=== WORK ITEM ===
The reply should consist of every entry, repeated exactly.

[Start of section]

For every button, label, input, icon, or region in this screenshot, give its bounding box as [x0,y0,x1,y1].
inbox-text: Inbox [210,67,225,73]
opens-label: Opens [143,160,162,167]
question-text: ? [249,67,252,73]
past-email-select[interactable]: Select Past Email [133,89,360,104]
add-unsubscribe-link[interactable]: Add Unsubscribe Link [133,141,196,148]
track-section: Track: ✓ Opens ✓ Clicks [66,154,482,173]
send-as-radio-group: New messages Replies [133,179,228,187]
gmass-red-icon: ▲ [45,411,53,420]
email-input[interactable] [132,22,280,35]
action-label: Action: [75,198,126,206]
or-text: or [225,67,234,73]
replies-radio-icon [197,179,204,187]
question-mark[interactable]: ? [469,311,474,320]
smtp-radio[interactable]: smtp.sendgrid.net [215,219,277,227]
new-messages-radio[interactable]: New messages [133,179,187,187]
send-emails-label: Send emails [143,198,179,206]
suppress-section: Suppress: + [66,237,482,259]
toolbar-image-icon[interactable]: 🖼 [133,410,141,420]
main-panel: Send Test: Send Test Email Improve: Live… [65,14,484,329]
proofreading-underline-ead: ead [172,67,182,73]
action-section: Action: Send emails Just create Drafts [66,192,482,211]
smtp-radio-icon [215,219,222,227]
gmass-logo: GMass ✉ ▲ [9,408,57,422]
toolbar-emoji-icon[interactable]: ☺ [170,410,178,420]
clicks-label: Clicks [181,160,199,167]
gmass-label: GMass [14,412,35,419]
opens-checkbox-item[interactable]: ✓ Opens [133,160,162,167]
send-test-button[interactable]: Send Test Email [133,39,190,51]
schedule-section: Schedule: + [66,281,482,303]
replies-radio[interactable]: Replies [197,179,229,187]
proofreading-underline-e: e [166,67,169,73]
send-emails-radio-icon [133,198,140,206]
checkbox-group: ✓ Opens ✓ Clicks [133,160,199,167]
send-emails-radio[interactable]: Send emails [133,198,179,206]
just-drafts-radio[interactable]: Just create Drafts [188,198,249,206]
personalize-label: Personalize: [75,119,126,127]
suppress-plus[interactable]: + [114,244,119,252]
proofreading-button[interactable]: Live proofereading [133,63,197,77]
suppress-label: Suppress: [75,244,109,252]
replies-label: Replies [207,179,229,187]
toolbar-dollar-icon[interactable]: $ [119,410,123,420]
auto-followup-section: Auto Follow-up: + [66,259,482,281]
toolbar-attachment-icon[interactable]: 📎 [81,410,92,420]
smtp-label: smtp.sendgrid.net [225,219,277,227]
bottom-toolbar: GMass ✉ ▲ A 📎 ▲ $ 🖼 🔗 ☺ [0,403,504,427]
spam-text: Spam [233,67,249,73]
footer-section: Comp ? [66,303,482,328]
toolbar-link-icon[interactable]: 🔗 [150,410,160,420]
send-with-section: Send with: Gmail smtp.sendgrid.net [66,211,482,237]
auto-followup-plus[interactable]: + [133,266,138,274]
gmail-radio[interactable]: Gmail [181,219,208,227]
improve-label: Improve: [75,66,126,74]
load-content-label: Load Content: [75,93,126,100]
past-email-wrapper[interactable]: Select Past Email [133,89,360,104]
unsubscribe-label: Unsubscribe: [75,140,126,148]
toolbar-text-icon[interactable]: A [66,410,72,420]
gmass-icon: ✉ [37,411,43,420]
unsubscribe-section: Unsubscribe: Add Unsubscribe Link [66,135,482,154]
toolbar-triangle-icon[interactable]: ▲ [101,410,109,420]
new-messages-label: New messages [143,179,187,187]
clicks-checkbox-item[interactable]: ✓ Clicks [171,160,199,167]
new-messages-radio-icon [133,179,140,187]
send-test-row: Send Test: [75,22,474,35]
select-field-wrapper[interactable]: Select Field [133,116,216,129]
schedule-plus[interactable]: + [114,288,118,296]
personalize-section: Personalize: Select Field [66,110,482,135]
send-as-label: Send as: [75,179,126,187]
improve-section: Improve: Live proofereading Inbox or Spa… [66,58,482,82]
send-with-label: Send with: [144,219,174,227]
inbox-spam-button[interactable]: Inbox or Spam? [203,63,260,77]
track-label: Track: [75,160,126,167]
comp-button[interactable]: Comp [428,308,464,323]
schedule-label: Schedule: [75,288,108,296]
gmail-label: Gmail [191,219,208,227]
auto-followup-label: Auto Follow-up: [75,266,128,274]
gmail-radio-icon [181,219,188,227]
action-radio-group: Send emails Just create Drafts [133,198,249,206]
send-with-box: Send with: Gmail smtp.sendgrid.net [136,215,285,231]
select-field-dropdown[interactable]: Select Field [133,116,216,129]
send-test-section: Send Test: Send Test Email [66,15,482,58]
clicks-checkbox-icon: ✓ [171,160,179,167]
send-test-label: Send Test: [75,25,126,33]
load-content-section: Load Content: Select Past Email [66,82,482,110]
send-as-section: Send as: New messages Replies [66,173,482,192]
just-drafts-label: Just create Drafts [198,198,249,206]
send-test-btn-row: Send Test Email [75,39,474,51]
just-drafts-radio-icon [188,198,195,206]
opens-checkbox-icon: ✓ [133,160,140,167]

[End of section]

=== RESULT FOR THIS TASK ===
For every button, label, input, icon, or region in this screenshot, give its bounding box as [x0,y0,x1,y1].
inbox-text: Inbox [210,67,225,73]
opens-label: Opens [143,160,162,167]
question-text: ? [249,67,252,73]
past-email-select[interactable]: Select Past Email [133,89,360,104]
add-unsubscribe-link[interactable]: Add Unsubscribe Link [133,141,196,148]
track-section: Track: ✓ Opens ✓ Clicks [66,154,482,173]
send-as-radio-group: New messages Replies [133,179,228,187]
gmass-red-icon: ▲ [45,411,53,420]
email-input[interactable] [132,22,280,35]
action-label: Action: [75,198,126,206]
or-text: or [225,67,234,73]
replies-radio-icon [197,179,204,187]
question-mark[interactable]: ? [469,311,474,320]
smtp-radio[interactable]: smtp.sendgrid.net [215,219,277,227]
new-messages-radio[interactable]: New messages [133,179,187,187]
send-emails-label: Send emails [143,198,179,206]
suppress-section: Suppress: + [66,237,482,259]
toolbar-image-icon[interactable]: 🖼 [133,410,141,420]
main-panel: Send Test: Send Test Email Improve: Live… [65,14,484,329]
proofreading-underline-ead: ead [172,67,182,73]
action-section: Action: Send emails Just create Drafts [66,192,482,211]
smtp-radio-icon [215,219,222,227]
gmass-logo: GMass ✉ ▲ [9,408,57,422]
toolbar-emoji-icon[interactable]: ☺ [170,410,178,420]
clicks-label: Clicks [181,160,199,167]
gmass-label: GMass [14,412,35,419]
opens-checkbox-item[interactable]: ✓ Opens [133,160,162,167]
send-test-button[interactable]: Send Test Email [133,39,190,51]
schedule-section: Schedule: + [66,281,482,303]
replies-radio[interactable]: Replies [197,179,229,187]
proofreading-underline-e: e [166,67,169,73]
send-emails-radio-icon [133,198,140,206]
checkbox-group: ✓ Opens ✓ Clicks [133,160,199,167]
send-emails-radio[interactable]: Send emails [133,198,179,206]
just-drafts-radio[interactable]: Just create Drafts [188,198,249,206]
personalize-label: Personalize: [75,119,126,127]
suppress-plus[interactable]: + [114,244,119,252]
proofreading-button[interactable]: Live proofereading [133,63,197,77]
suppress-label: Suppress: [75,244,109,252]
replies-label: Replies [207,179,229,187]
toolbar-dollar-icon[interactable]: $ [119,410,123,420]
auto-followup-section: Auto Follow-up: + [66,259,482,281]
toolbar-attachment-icon[interactable]: 📎 [81,410,92,420]
smtp-label: smtp.sendgrid.net [225,219,277,227]
bottom-toolbar: GMass ✉ ▲ A 📎 ▲ $ 🖼 🔗 ☺ [0,403,504,427]
spam-text: Spam [233,67,249,73]
footer-section: Comp ? [66,303,482,328]
toolbar-link-icon[interactable]: 🔗 [150,410,160,420]
send-with-section: Send with: Gmail smtp.sendgrid.net [66,211,482,237]
auto-followup-plus[interactable]: + [133,266,138,274]
gmail-radio[interactable]: Gmail [181,219,208,227]
improve-label: Improve: [75,66,126,74]
load-content-label: Load Content: [75,93,126,100]
past-email-wrapper[interactable]: Select Past Email [133,89,360,104]
unsubscribe-label: Unsubscribe: [75,140,126,148]
toolbar-text-icon[interactable]: A [66,410,72,420]
gmass-icon: ✉ [37,411,43,420]
unsubscribe-section: Unsubscribe: Add Unsubscribe Link [66,135,482,154]
toolbar-triangle-icon[interactable]: ▲ [101,410,109,420]
new-messages-label: New messages [143,179,187,187]
clicks-checkbox-item[interactable]: ✓ Clicks [171,160,199,167]
new-messages-radio-icon [133,179,140,187]
send-test-row: Send Test: [75,22,474,35]
select-field-wrapper[interactable]: Select Field [133,116,216,129]
schedule-plus[interactable]: + [114,288,118,296]
personalize-section: Personalize: Select Field [66,110,482,135]
send-as-label: Send as: [75,179,126,187]
improve-section: Improve: Live proofereading Inbox or Spa… [66,58,482,82]
send-with-label: Send with: [144,219,174,227]
inbox-spam-button[interactable]: Inbox or Spam? [203,63,260,77]
track-label: Track: [75,160,126,167]
comp-button[interactable]: Comp [428,308,464,323]
schedule-label: Schedule: [75,288,108,296]
gmail-label: Gmail [191,219,208,227]
auto-followup-label: Auto Follow-up: [75,266,128,274]
gmail-radio-icon [181,219,188,227]
action-radio-group: Send emails Just create Drafts [133,198,249,206]
send-with-box: Send with: Gmail smtp.sendgrid.net [136,215,285,231]
select-field-dropdown[interactable]: Select Field [133,116,216,129]
send-test-section: Send Test: Send Test Email [66,15,482,58]
clicks-checkbox-icon: ✓ [171,160,179,167]
send-test-label: Send Test: [75,25,126,33]
load-content-section: Load Content: Select Past Email [66,82,482,110]
send-as-section: Send as: New messages Replies [66,173,482,192]
just-drafts-label: Just create Drafts [198,198,249,206]
send-test-btn-row: Send Test Email [75,39,474,51]
just-drafts-radio-icon [188,198,195,206]
opens-checkbox-icon: ✓ [133,160,140,167]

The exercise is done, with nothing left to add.